Jonathan, reflecting on his experience, states:
I guess I’m sad that we have to leave and it’s going to be all over. This was a fantastic experience and I just feel better in myself than I used to feel knowing that I’m not alone.
His mum comments that on a day to day basis he’d been the happiest that she had ever seen him. It wasn’t clear from the programme what support was available to the young people and their families as the experience ended….but the final shot before the credits stated that all the families had kept in touch.

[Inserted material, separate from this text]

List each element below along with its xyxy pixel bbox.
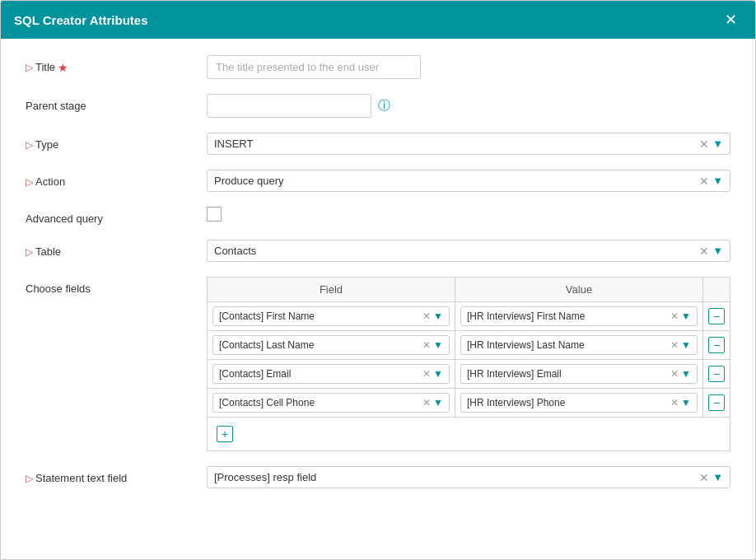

This got me thinking about my recent struggles with jet lag and a general lethargy I had to re-engage with my life when I returned from my holiday; it reminded me of being a teenager who went off to my first guide camp, had an amazing fortnight and then suffered from what my mum dubbed ‘post-camp blues’ for the following month where I pretty much struggled with no longer being part of something bigger, with not having my mates around me, and with having to face the reality of returning to school.
I really hope that there was ongoing support for these young people to readjust to life away from this experience. Those feelings of ‘being part of something’ are so strong it would seem essential to me that there was some ongoing legacy and structure for dealing with the inevitable come down and losing that sense of belonging. Something that is particularly acute for some of these young people who have already previous experience of being excluded from school and their friendship circles.
This whole question of legacy is a far broader one than just support in this instance. How do we structure support so that people do not become dependent on it? Better still how do we structure it so that the support can be withdrawn and the individual’s and their community can provide the support for each other? How do we genuinely build capacity in these situations?
Primum non nocere – first, do no harm
I guess this all boils down to essentially being a matter of ethics, motivation and intervention – there is more of a discussion about that over on @fergusbisset’s blog – check out the comments from Sarah (@rufflemuffin) and myself for more about this! Ferg’s post was discussing motivation and design thinking but I think the issue is of equal importance for those providing support or intervention in the shape of services, as much as those who are questioning how services are designed and developed. What is our motivation in the first place? How do we ensure that the person receiving services are central to them? How do we support the young people involved in this venture to design, control, and participate while also ensuring that we leave a genuine, lasting legacy once the curtain falls for the final time?